Pois é, hoje fazemos um mês de existência. Um mês inteiro!

Quem diria que não só íamos conseguir encher o nosso querido blogue de posts, como íamos ter mais de 115 mil (MIL!!!) visualizações?! Isto enche-nos o coração!
Dá-nos muito trabalho, é verdade, mas por outro lado temos feedback, pessoas que nos lêem e que fazem comentários ao que escrevemos (essas, ao menos, sabemos que leram mesmo).
E ainda não desatámos à chapada umas às outras. Quase... Estou a brincar!

Fazendo um pequeno balanço, só posso pensar que é positivo. Não só porque ainda estamos online, mas também porque, e agora tambores.... Já tivemos algumas propostas de parcerias muito positivas! Vamos revelar uma delas hoje à tarde e a mãe vai dar. Ah vai vai!

Muito obrigada por estarem desse lado, a rir ou a chorar (ou até mesmo a refilar), connosco e com os nossos bebés. Estamos a dar muito de nós e esperamos que nos continuem a acompanhar!

Joana Paixão Brás, Joana Gama, Marta Vale Cardoso

terça-feira, 9 de dezembro de 2014

Não me façam demonstrações

A sério, não. Não, obrigada!

-Ah mas é só uma demonstraçãozinha, eu recebo comissão só pela demonstração, não me quer fazer esse favor? O nosso produto cozinha, aspira, lava a roupa e passa a ferro, ajuda os miúdos com os TPC e faz massagens.

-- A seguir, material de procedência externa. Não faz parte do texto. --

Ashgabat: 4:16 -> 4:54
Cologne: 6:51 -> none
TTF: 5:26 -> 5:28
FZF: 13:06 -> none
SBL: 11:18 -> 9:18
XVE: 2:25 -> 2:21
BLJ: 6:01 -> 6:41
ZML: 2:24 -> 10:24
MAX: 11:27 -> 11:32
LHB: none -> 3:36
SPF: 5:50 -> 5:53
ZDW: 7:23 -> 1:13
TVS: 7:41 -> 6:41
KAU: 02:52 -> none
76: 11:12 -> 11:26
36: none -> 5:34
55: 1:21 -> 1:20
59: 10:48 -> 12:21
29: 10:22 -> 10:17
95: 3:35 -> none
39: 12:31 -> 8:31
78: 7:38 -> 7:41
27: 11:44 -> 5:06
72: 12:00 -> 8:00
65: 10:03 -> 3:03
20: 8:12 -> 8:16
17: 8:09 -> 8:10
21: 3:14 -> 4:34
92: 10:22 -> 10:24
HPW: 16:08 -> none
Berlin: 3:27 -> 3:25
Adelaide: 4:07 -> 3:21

-Pronto, se assim é, está bem.

NÃO FAÇAS ISSO MARTA MARGARIDA!!! (não tenho Margarida no nome, só achei que dava mais impacto).

Principalmente porque sou daquelas pessoas que fica com pena dos vendedores e depois compro tudo o que estiverem a vender, mesmo que não precise! E depois fico irritada e chateada comigo mesma e a achar-me estúpida por não ter sido capaz de dizer que não!

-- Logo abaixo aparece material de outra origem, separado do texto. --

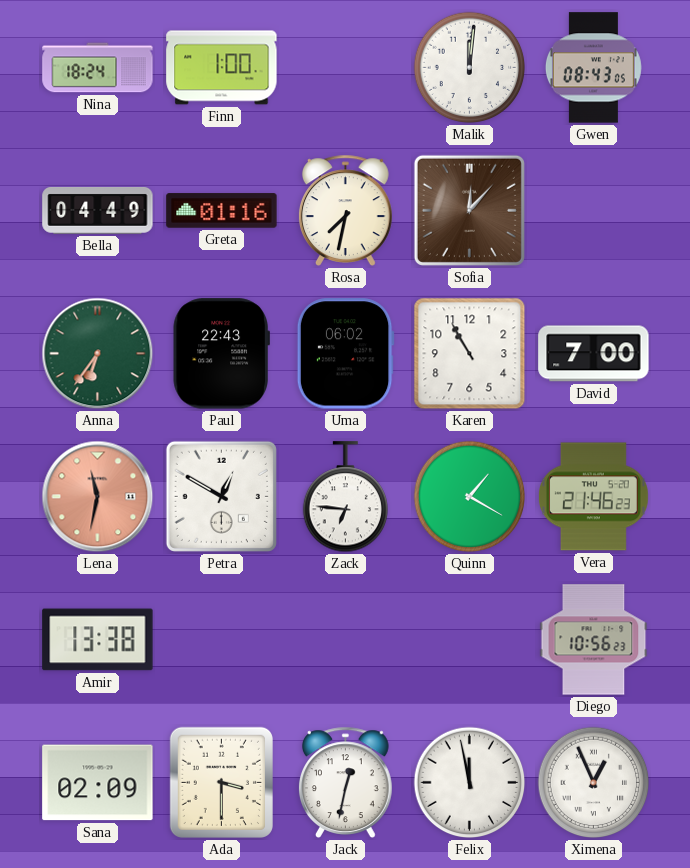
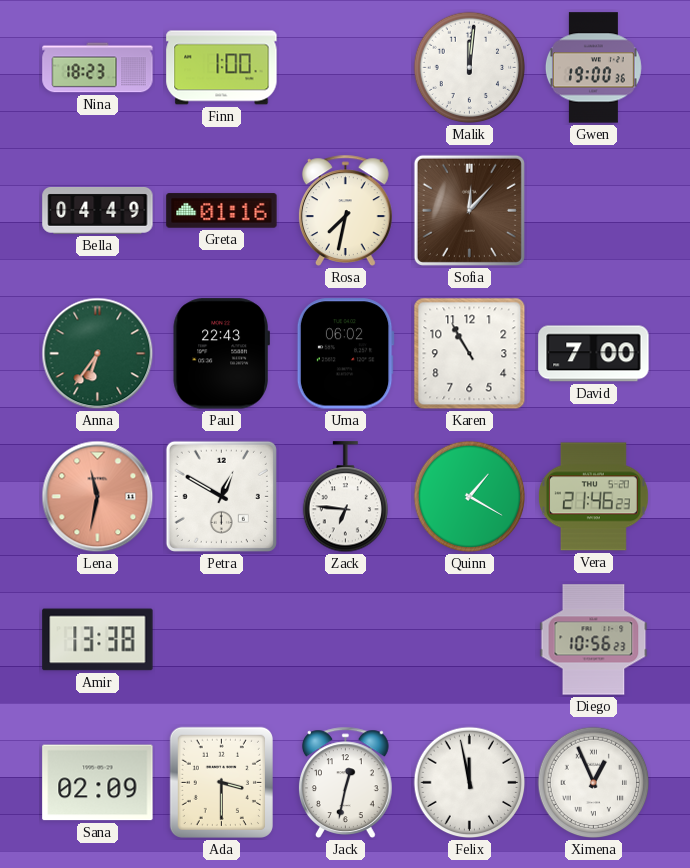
Nina: 18:24 -> 18:23
Gwen: 08:43 -> 19:00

-Ah mas é só uma demonstração, não tem de comprar nada...

Tem de ser como se estivesse a educar o meu filho. Não é não.

-Não, obrigada! Passe um bom dia.

Já agora, só para enquadrar a coisa, fizeram-me uma demonstração, onde limparam o colchão do Lucas, que ainda nem um ano de uso tem. Conseguem imaginar o que aconteceu? Fiquei a sentir-me a pessoa mais imunda à face da terra e a pior mãe do mundo... Como era possível tirarem de lá tanta porcaria? Eu precisava de ter um aspirador daqueles!!! Já se sentiram assim? Isto tudo com uma demonstração! Por isso, não quero mais, obrigada.

segunda-feira, 8 de dezembro de 2014

Simba

Calma, não vou aqui debitar o Rei Leão (Embora fosse capaz. Sim, sei aquilo de cor, e depois?).

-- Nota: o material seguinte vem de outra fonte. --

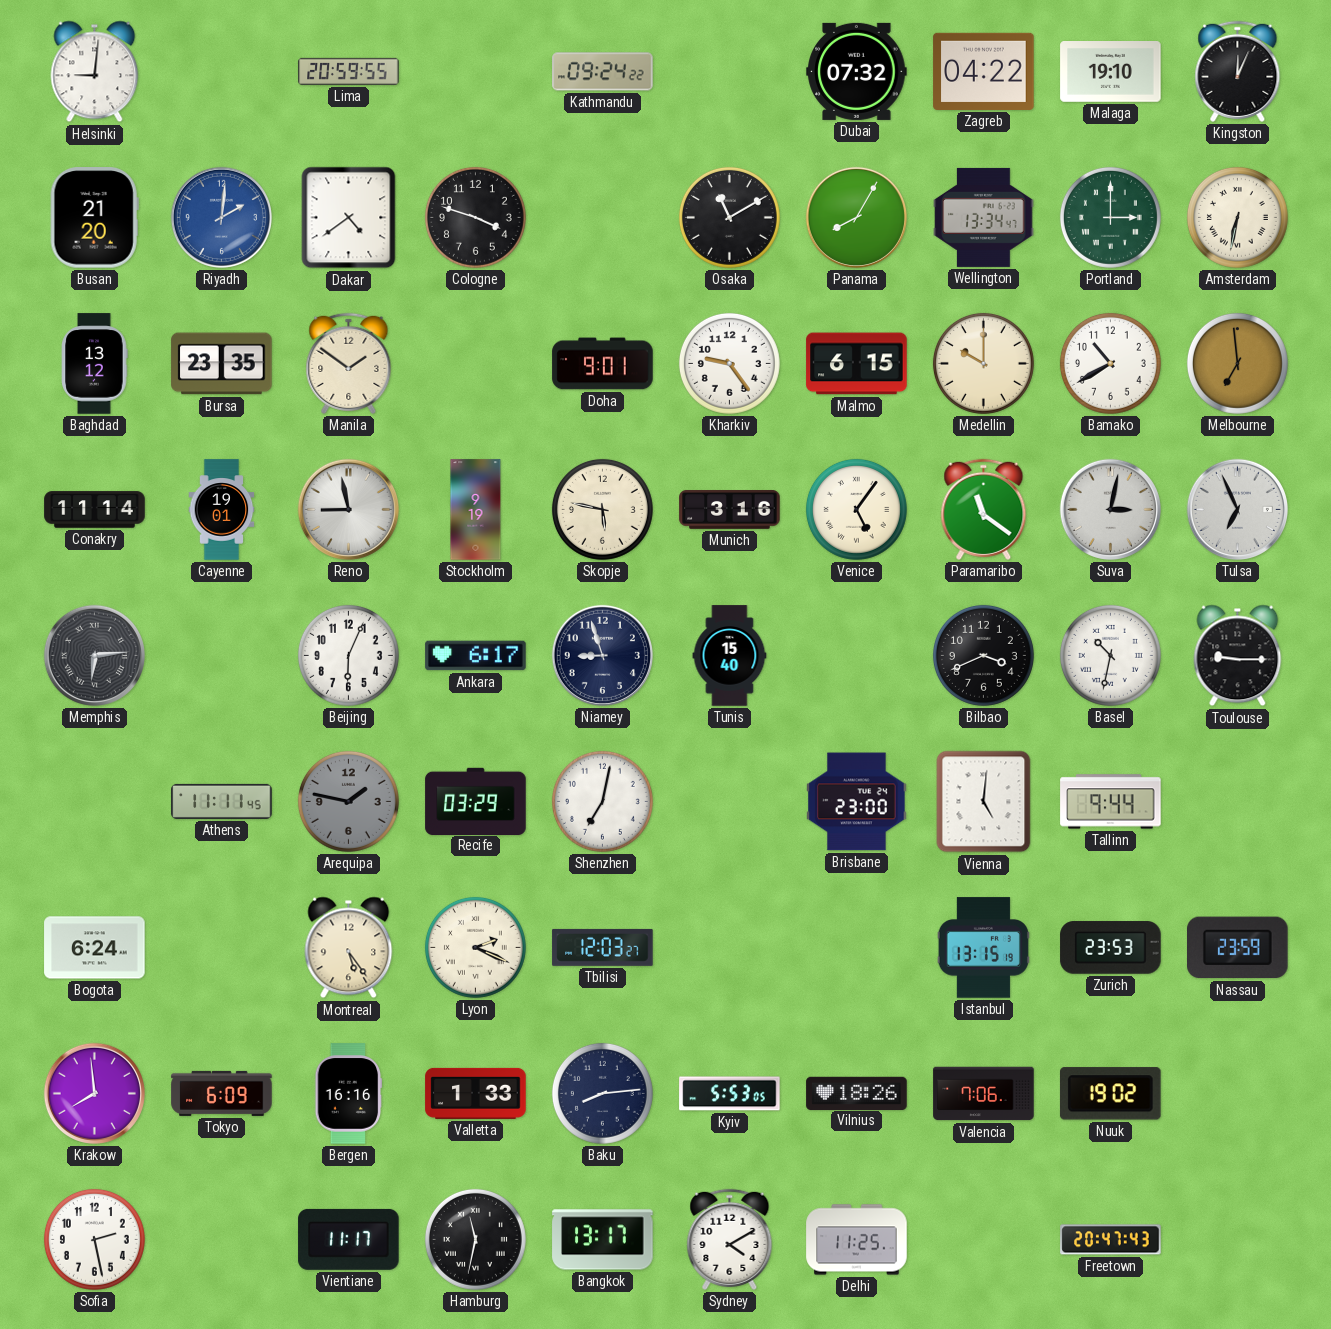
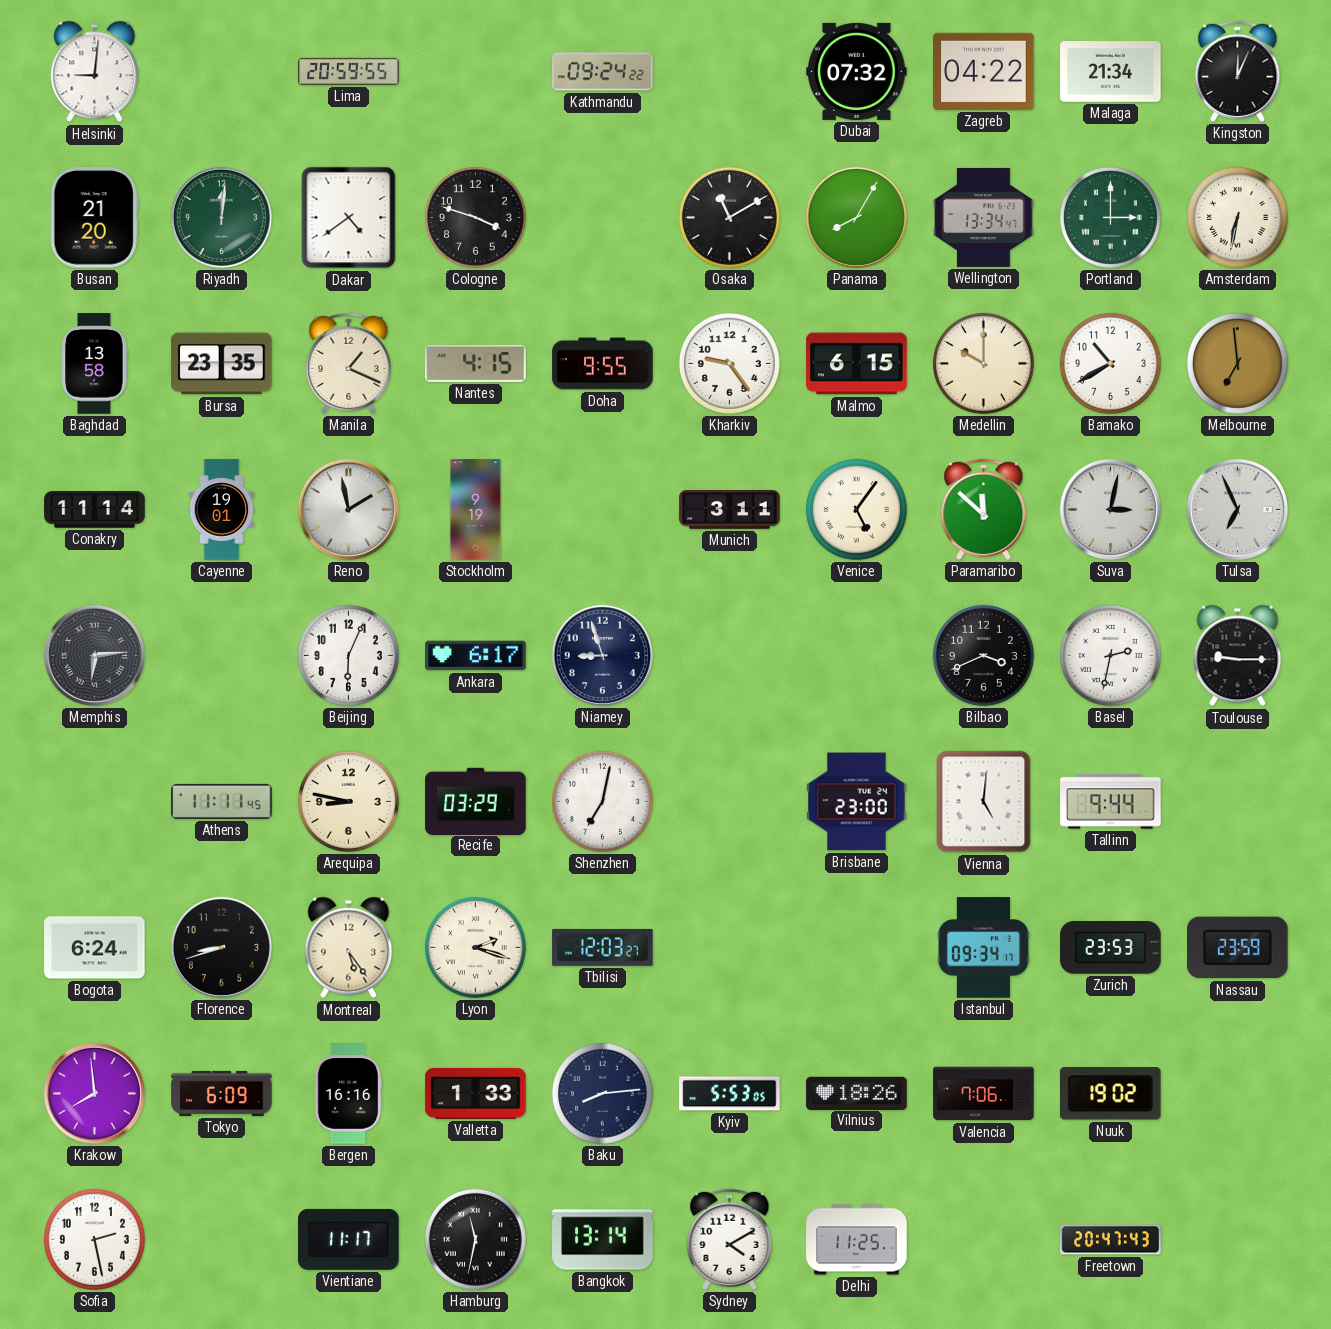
Malaga: 19:10 -> 21:34
Riyadh: 2:01 -> 12:01
Riyadh dial: blue -> green
Baghdad: 13:12 -> 13:58
Manila: 1:51 -> 1:19
Nantes: none -> 4:15
Doha: 9:01 -> 9:55
Reno: 8:58 -> 1:58
Skopje: 5:47 -> none
Munich: 3:16 -> 3:11
Paramaribo: 11:21 -> 11:52
Tunis: 15:40 -> none
Basel: 10:32 -> 2:32
Arequipa: 1:47 -> 8:47
Arequipa dial: grey -> cream
Florence: none -> 8:42
Lyon: 2:19 -> 2:18
Istanbul: 13:15 -> 09:34
Bangkok: 13:17 -> 13:14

O Simba é o meu gato de estimação e era o meu filhote antes de saber que ia ter o Lucas.

Quando soube que estava grávida, e como não estava imune à toxoplasmose, pedi com jeitinho à minha mãe se poderia ficar com ele até o Lucas nascer. A probabilidade de vir a apanhar o que quer que fosse era ínfima, não só porque eu apanhava os cocós dele com a mão dentro de um saquinho que virava do avesso e ao qual dava um nó (xiiii... granda descrição! mas deu para perceber, não deu?), mas também porque ele só saía à rua para ir ao veterinário. 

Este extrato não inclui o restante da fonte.